Des Weiteren enthält das BGB n. F. in den §§ 650i ff. Sondervorschriften für Verbraucherbauverträge. Das sind Bauverträge, durch die der Unternehmer von einem Verbraucher zum Bau eines neuen Gebäudes oder zu erheblichen Umbaumaßnahmen an einem bestehenden Gebäude verpflichtet wird. Diese gesetzliche Definition des Verbraucherbauvertrags ist (unabhängig von der Verbrauchereigenschaft des Bauherrn) noch wesentlich enger, als die des Bauvertrags in § 650a BGB n. F. Viele Bauverträge, an denen ein Verbraucher als Bauherr beteiligt ist, werden deshalb nicht die Voraussetzungen für einen Verbraucherbauvertrag erfüllen. So werden von einem Verbraucher beauftragte Renovierungen und kleinere Umbauten zwar Bauverträge, aber keine Verbraucherbauverträge sein. Gleiches gilt wohl bei der Errichtung eines Gebäudes durch zahlreiche Einzelunternehmer („Einzelvergabe“); keiner – oder maximal einer – dieser Einzelunternehmer wird, wie in § 650i BGB n. F. verlangt, ein neues Gebäude errichten, sondern allenfalls Teile der Errichtung übernehmen.

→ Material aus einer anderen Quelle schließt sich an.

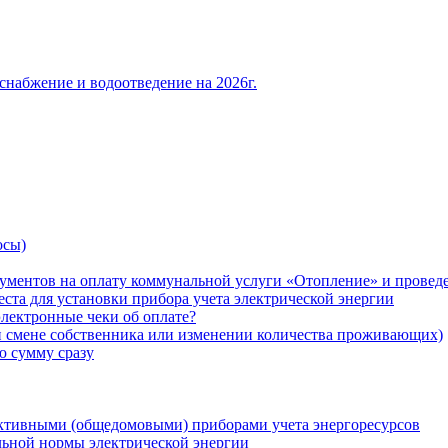
снабжение и водоотведение на 2026г.
осы)
ументов на оплату коммунальной услуги «Отопление» и проведе
ста для установки прибора учета электрической энергии
лектронные чеки об оплате?
ри смене собственника или изменении количества проживающих)
ю сумму сразу
ктивными (общедомовыми) приборами учета энергоресурсов
льной нормы электрической энергии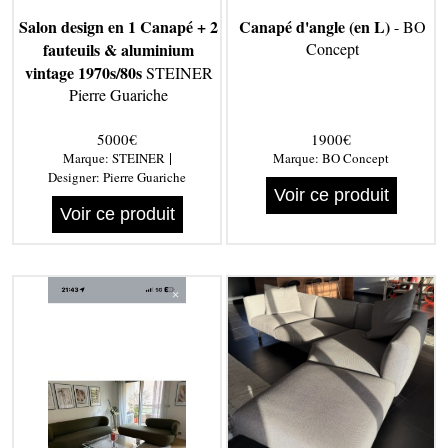
Salon design en 1 Canapé + 2
Canapé d'angle (en L)
- BO
fauteuils & aluminium
Concept
vintage 1970s/80s
STEINER
Pierre Guariche
5000€
1900€
|
Marque:
STEINER
Marque:
BO Concept
Designer:
Pierre Guariche
Voir ce produit
Voir ce produit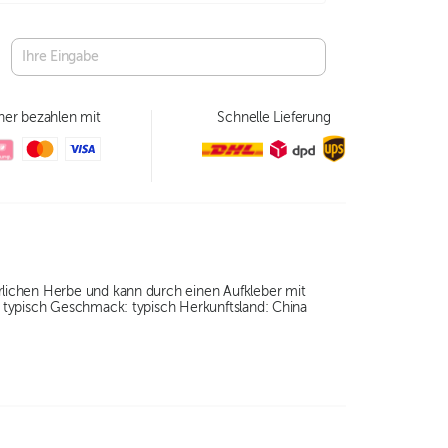
her bezahlen mit
Schnelle Lieferung
lichen Herbe und kann durch einen Aufkleber mit
 typisch Geschmack: typisch Herkunftsland: China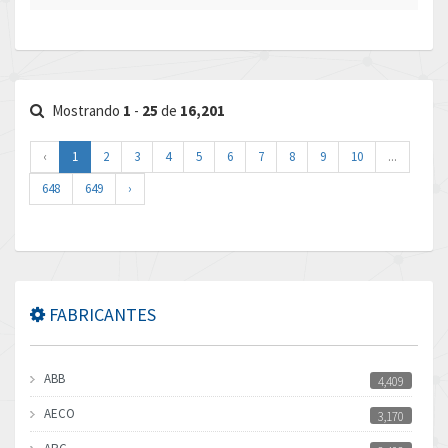
Mostrando
1
-
25
de
16,201
‹
1
2
3
4
5
6
7
8
9
10
...
648
649
›
FABRICANTES
ABB
4,409
AECO
3,170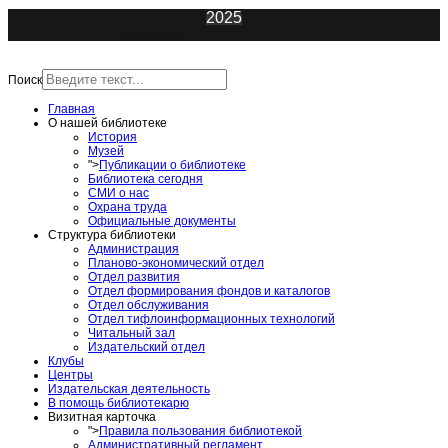
2025
ИнфоЦентр
Поиск
Главная
О нашей библиотеке
История
Музей
">
Публикации о библиотеке
Библиотека сегодня
СМИ о нас
Охрана труда
Официальные документы
Структура библиотеки
Администрация
Планово-экономический отдел
Отдел развития
Отдел формирования фондов и каталогов
Отдел обслуживания
Отдел тифлоинформационных технологий
Читальный зал
Издательский отдел
Клубы
Центры
Издательская деятельность
В помощь библиотекарю
Визитная карточка
">
Правила пользования библиотекой
Административный регламент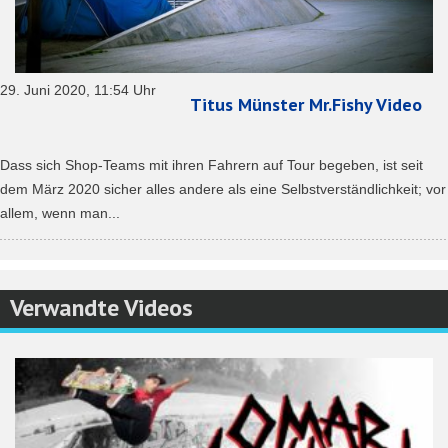
29. Juni 2020, 11:54 Uhr
Titus Münster Mr.Fishy Video
Dass sich Shop-Teams mit ihren Fahrern auf Tour begeben, ist seit
dem März 2020 sicher alles andere als eine Selbstverständlichkeit; vor
allem, wenn man...
Verwandte Videos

Doch gleich, ob es sich um einen Werkvertrag nach altem oder neuem Recht, BGB-Bauvertrag, VOB-Bauvertrag, Verbraucherbauvertrag, Bauträgervertrag oder auch Architekten- oder Ingenieurvertrag handelt, eines gilt stets gleichermaßen: Die Abnahme ist und bleibt die bedeutsamste Zäsur im Verlauf des Vertrags.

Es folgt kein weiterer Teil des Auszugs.